Vor 75 Jahren fand in Genf der Grand Prix des Nations statt. Es war das erste Rundstreckenrennen in der Schweiz nach dem Zweiten Weltkrieg. Auto Sport Schweiz ist auf Spurensuche gegangen.

Wer heute auf der Rue de Lausanne entlang dem Genfersee Richtung Genfer Stadtzentrum fährt, ahnt auf Höhe des Sécheron-Quartiers wohl kaum, dass er sich auf einer ehemaligen Grand-Prix-Rennstrecke befindet. Doch genau hier haben vor 75 Jahren Fahrer wie Giuseppe Farina, Tazio Nuvolari, Achille Varzi oder die Schweizer Toulo de Graffenried und Max Christen den Grand Prix des Nations ausgetragen.

Es war das erste Rundstreckenrennen in der Schweiz nach dem Zweiten Weltkrieg. Grosse Teile von Europa waren im Wiederaufbau. So gesehen passten Sportveranstaltungen irgendwie (noch) nicht ins Bild. Doch der Wunsch nach Ablenkung und das Verlangen, sich wieder sportlich zu messen, war gross. Dass ausgerechnet in Genf das erste Rundstreckenrennen der Schweiz nach dem Zweiten Weltkrieg durchgeführt wurde, überrascht wenig.
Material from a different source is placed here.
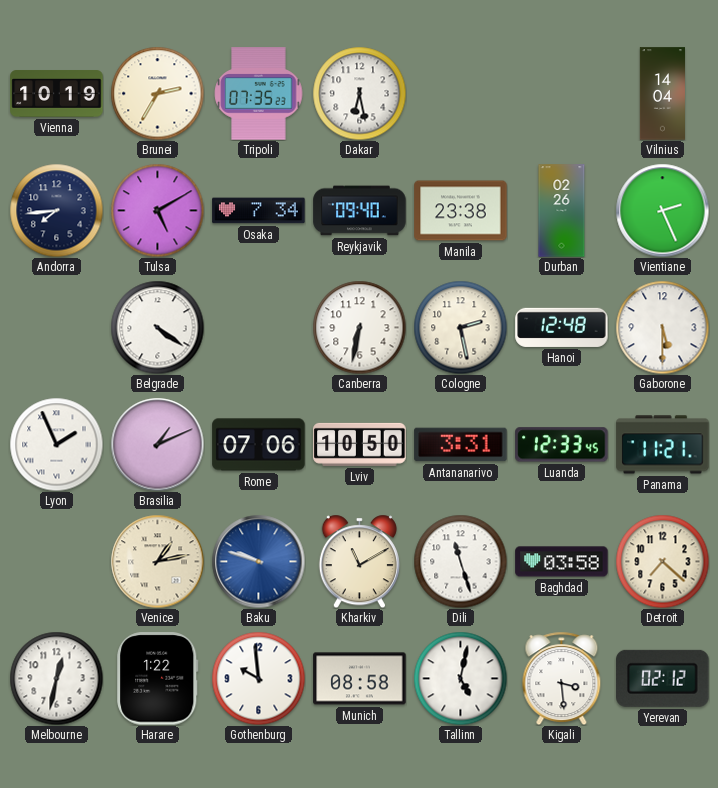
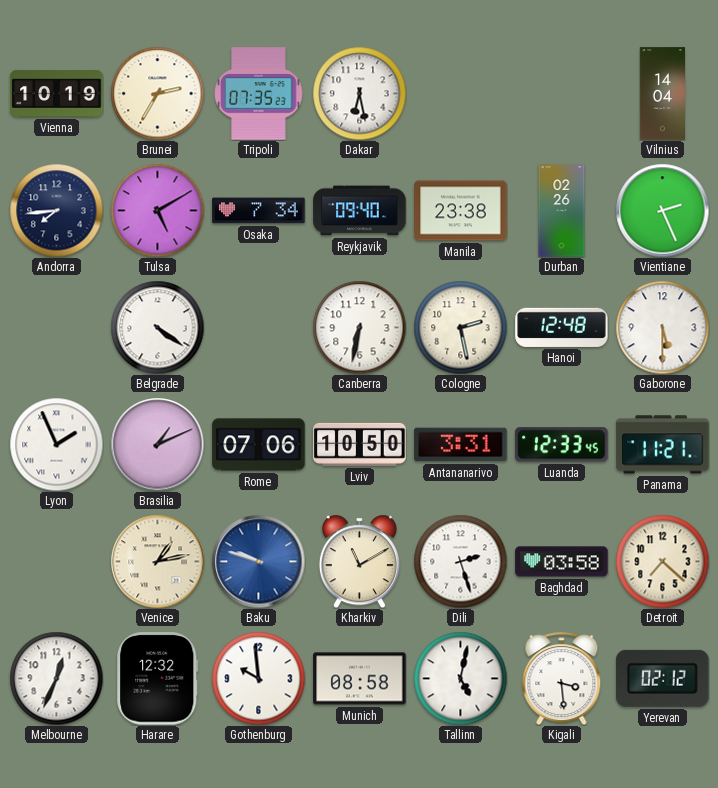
Dili: 11:27 -> 2:27
Melbourne: 12:32 -> 12:34
Harare: 1:22 -> 12:32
In der Calvinstadt wurde Rennsport schon Anfang des 20. Jahrhunderts betrieben. 1903 hat der ACS Genf ein so genanntes Kilometerrennen veranstaltet. 1923, ein Jahr nach der Eröffnung des «Genève Aéroport», wurde im angrenzenden Meyrin der erste Grand Prix der Schweiz ausgetragen.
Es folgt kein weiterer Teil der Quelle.